M. crenulata has been used for experimental studies on gamete agglutination. Its blood contains a hemocyanin that appears blue due to its copper content. This protein carries oxygen as hemoglobin does in vertebrates. Unlike hemoglobin, the hemocyanin is not bound to cells but is simply dissolved in the hemolymph, the fluid part of the blood.

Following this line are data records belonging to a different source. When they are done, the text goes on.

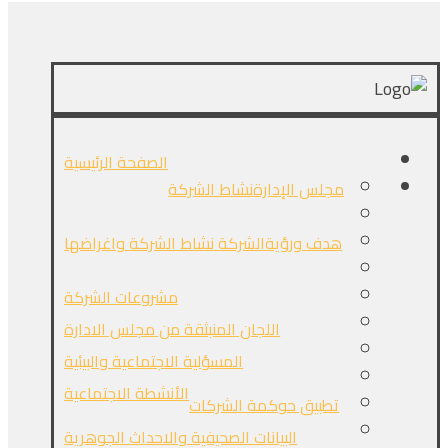
الصفحة الرئيسية
مجلس الإدارة
نشاط الشركة
هدف ورؤيةالشركة
نشاط الشركة واغراضها
مشروعات الشركة
اللجان المنبثقة من مجلس الادارة
المسؤلية الاجتماعية والبيئية
الأنشطة الاجتماعية
تطبيق حوكمة الشركات
البيانات الصحيفية والاحداث الجوهرية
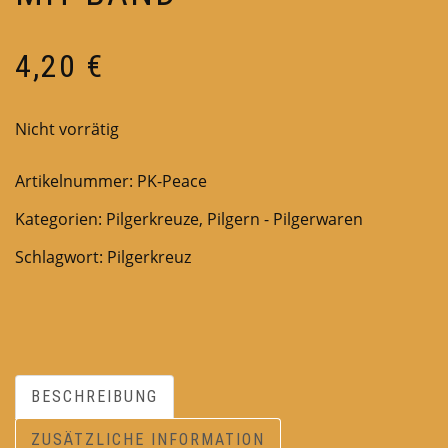
4,20
€
Nicht vorrätig
Artikelnummer:
PK-Peace
Kategorien:
Pilgerkreuze
,
Pilgern - Pilgerwaren
Schlagwort:
Pilgerkreuz
BESCHREIBUNG
ZUSÄTZLICHE INFORMATION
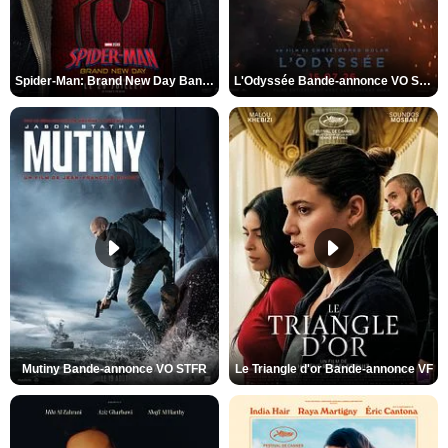
Spider-Man: Brand New Day Bande-annonce VO STFR
L'Odyssée Bande-annonce VO STFR
Mutiny Bande-annonce VO STFR
Le Triangle d'or Bande-annonce VF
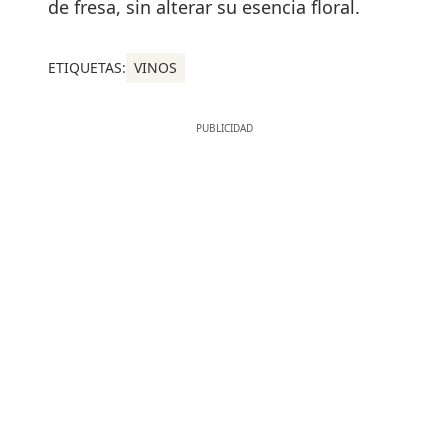
de fresa, sin alterar su esencia floral.
ETIQUETAS:
VINOS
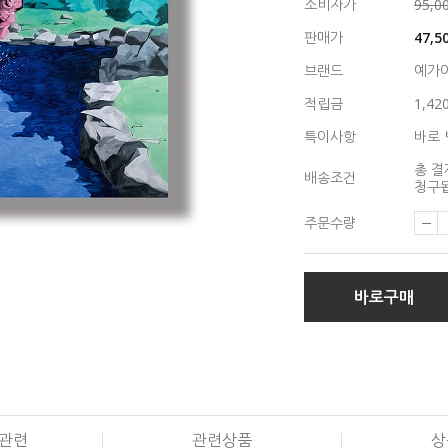
소비자가
95,0
판매가
47,5
브랜드
예가
적립금
1,42
특이사항
바로 
총 결
배송조건
청구됩
주문수량
바로구매
관련
관련상품
상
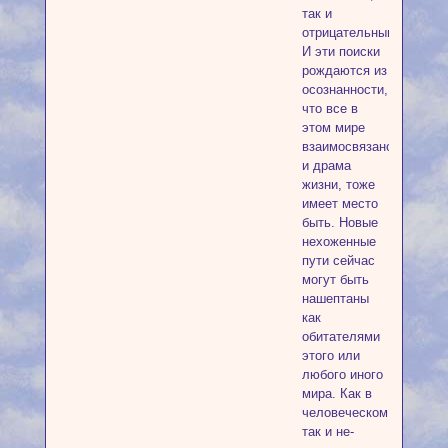
так и
отрицательным.
И эти поиски
рождаются из
осознанности,
что все в
этом мире
взаимосвязано
и драма
жизни, тоже
имеет место
быть. Новые
нехоженные
пути сейчас
могут быть
нашептаны
как
обитателями
этого или
любого иного
мира. Как в
человеческом,
так и не-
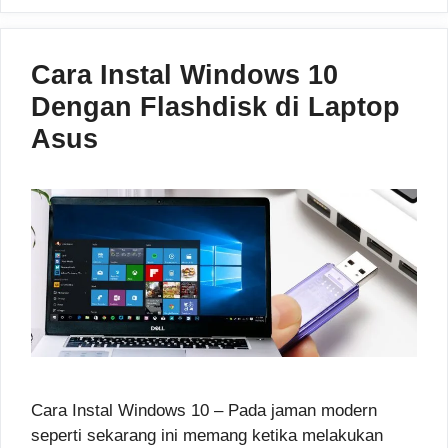
Cara Instal Windows 10
Dengan Flashdisk di Laptop
Asus
Cara Instal Windows 10 – Pada jaman modern
seperti sekarang ini memang ketika melakukan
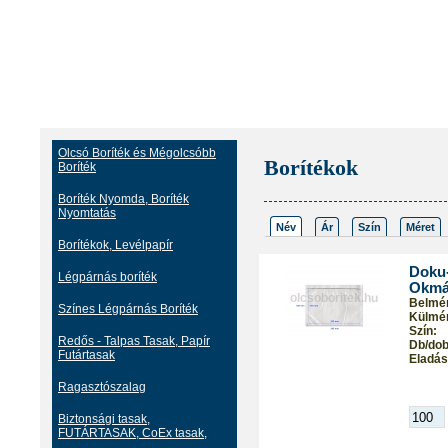
Olcsó Boríték és Mégolcsóbb
Borítékok
Boríték
Boríték Nyomda, Boríték
Nyomtatás
Név
Ár
Szín
Méret
Borítékok, Levélpapír
Doku
Légpárnás boríték
Okmá
Belmér
Színes Légpárnás Boríték
Külmér
Szín:
Redős - Talpas Tasak, Papír
Db/dob
Futártasak
Eladási
Ragasztószalag
Biztonsági tasak,
FUTÁRTASAK, CoEx tasak,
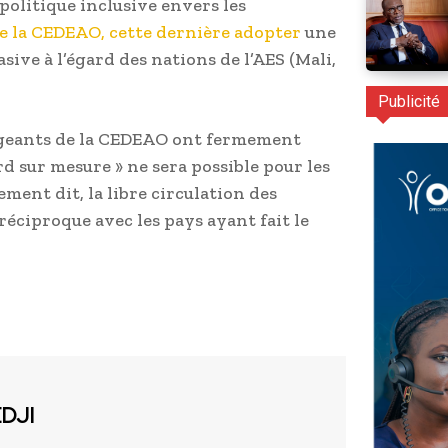
politique inclusive envers les
 la CEDEAO, cette dernière adopter
une
asive à l’égard des nations de l’AES (Mali,
Publicité
rigeants de la CEDEAO ont fermement
rd sur mesure » ne sera possible pour les
ement dit, la libre circulation des
réciproque avec les pays ayant fait le
EDJI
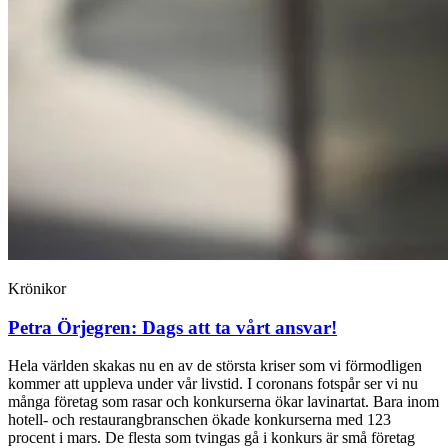
Krönikor
Petra Örjegren:
Dags att ta vårt ansvar!
Hela världen skakas nu en av de största kriser som vi förmodligen
kommer att uppleva under vår livstid. I coronans fotspår ser vi nu
många företag som rasar och konkurserna ökar lavinartat. Bara inom
hotell- och restaurangbranschen ökade konkurserna med 123
procent i mars. De flesta som tvingas gå i konkurs är små företag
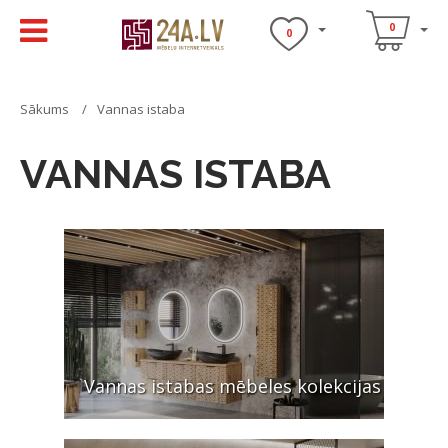
0
0
Sākums
Vannas istaba
VANNAS ISTABA
Vannas istabas mēbeles kolekcijas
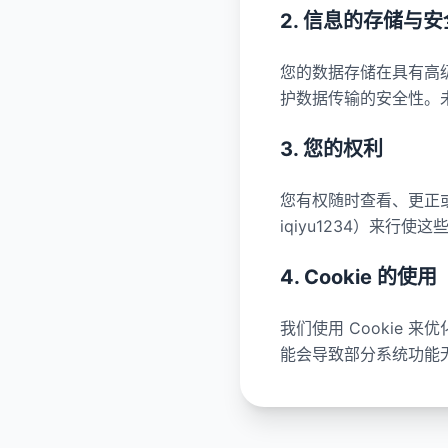
2. 信息的存储与安
您的数据存储在具有高级
护数据传输的安全性。
3. 您的权利
您有权随时查看、更正
iqiyu1234）来行使
4. Cookie 的使用
我们使用 Cookie 
能会导致部分系统功能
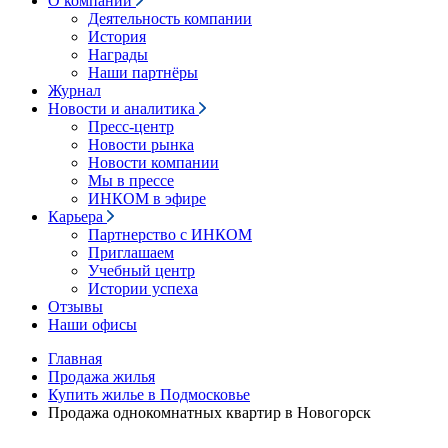
О компании
Деятельность компании
История
Награды
Наши партнёры
Журнал
Новости и аналитика
Пресс-центр
Новости рынка
Новости компании
Мы в прессе
ИНКОМ в эфире
Карьера
Партнерство с ИНКОМ
Приглашаем
Учебный центр
Истории успеха
Отзывы
Наши офисы
Главная
Продажа жилья
Купить жилье в Подмосковье
Продажа однокомнатных квартир в Новогорск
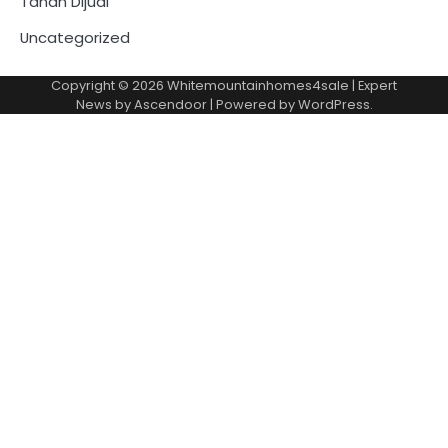
Tanah Dijual
Uncategorized
Copyright © 2026
Whitemountainhomes4sale
| Expert
News by
Ascendoor
| Powered by
WordPress
.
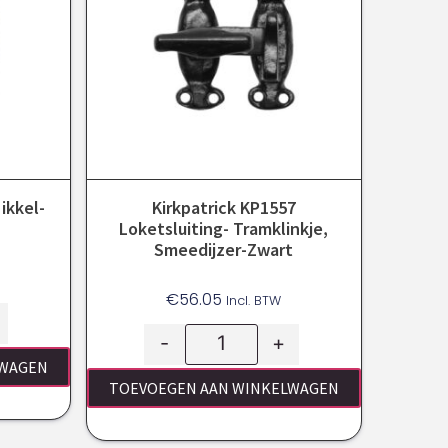
Nikkel-
Kirkpatrick KP1557
Loketsluiting- Tramklinkje,
Smeedijzer-Zwart
€
56.05
Incl. BTW
-
+
LWAGEN
TOEVOEGEN AAN WINKELWAGEN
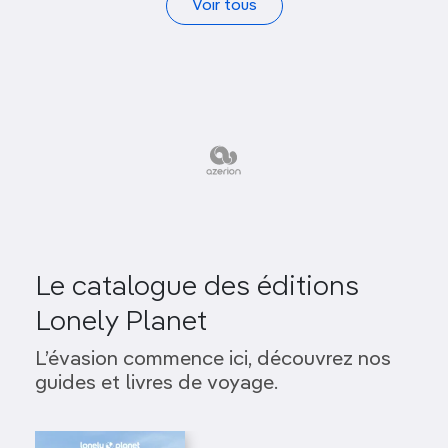
Voir tous
Le catalogue des éditions
Lonely Planet
L’évasion commence ici, découvrez nos
guides et livres de voyage.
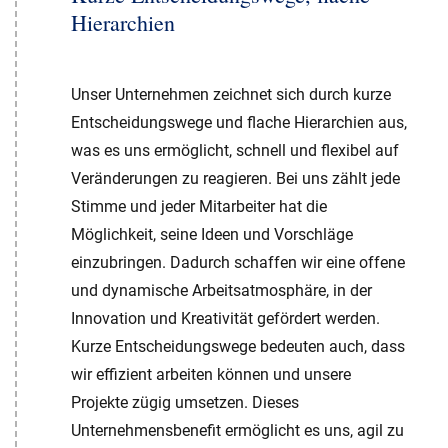
Hierarchien
Unser Unternehmen zeichnet sich durch kurze
Entscheidungswege und flache Hierarchien aus,
was es uns ermöglicht, schnell und flexibel auf
Veränderungen zu reagieren. Bei uns zählt jede
Stimme und jeder Mitarbeiter hat die
Möglichkeit, seine Ideen und Vorschläge
einzubringen. Dadurch schaffen wir eine offene
und dynamische Arbeitsatmosphäre, in der
Innovation und Kreativität gefördert werden.
Kurze Entscheidungswege bedeuten auch, dass
wir effizient arbeiten können und unsere
Projekte zügig umsetzen. Dieses
Unternehmensbenefit ermöglicht es uns, agil zu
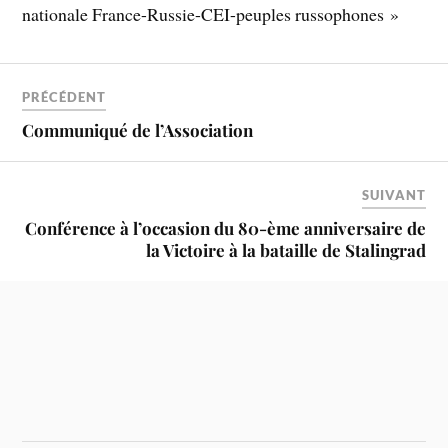
nationale France-Russie-CEI-peuples russophones »
PRÉCÉDENT
Communiqué de l’Association
SUIVANT
Conférence à l’occasion du 80-ème anniversaire de
la Victoire à la bataille de Stalingrad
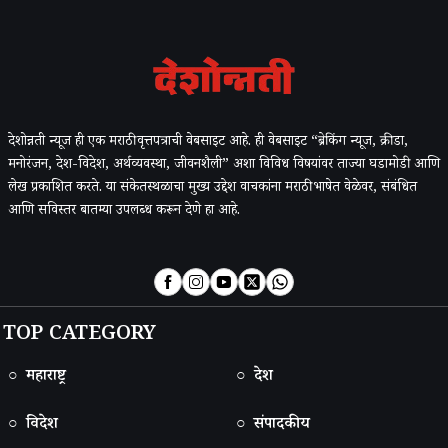
देशोन्नती न्यूज ही एक मराठी वृत्तपत्राची वेबसाइट आहे. ही वेबसाइट “ब्रेकिंग न्यूज, क्रीडा,
मनोरंजन, देश-विदेश, अर्थव्यवस्था, जीवनशैली” अशा विविध विषयांवर ताज्या घडामोडी आणि
लेख प्रकाशित करते. या संकेतस्थळाचा मुख्य उद्देश वाचकांना मराठी भाषेत वेळेवर, संबंधित
आणि सविस्तर बातम्या उपलब्ध करून देणे हा आहे.
TOP CATEGORY
○ महाराष्ट्र
○ देश
○ विदेश
○ संपादकीय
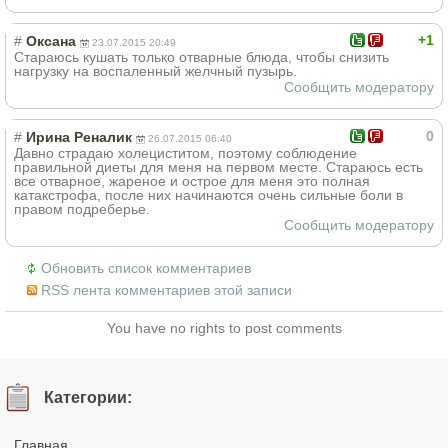
+1
#
Оксана
23.07.2015 20:49
Стараюсь кушать только отварные блюда, чтобы снизить
нагрузку на воспаленный желчный пузырь.
Сообщить модератору
0
#
Ирина Реналик
26.07.2015 06:40
Давно страдаю холециститом, поэтому соблюдение
правильной диеты для меня на первом месте. Стараюсь есть
все отварное, жареное и острое для меня это полная
катакстрофа, после них начинаются очень сильные боли в
правом подреберье.
Сообщить модератору
Обновить список комментариев
RSS лента комментариев этой записи
You have no rights to post comments
Категории:
Главная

== Keyhole limpet hemocyanin ==

Keyhole limpet hemocyanin from Megathura crenulata is used as vaccine carrier protein. Keyhole limpet hemocyanin (KLH) is a copper containing respiratory protein, similar to hemoglobin in humans. KLH is a large protein that acts as the hapten carrier part of the vaccine component, and is so far thought to be non-toxic. The major potential use of KLH is for bladder carcinoma by stimulating a specific immune response, but there are many other medical uses such as stress assessment, understanding inflammatory conditions, and treating drug addiction. Vaccines and other KLH uses are in the research or trial phases. A liter of blood from a keyhole limpet will produce 20 grams of protein, which can be worth as much as $100,000.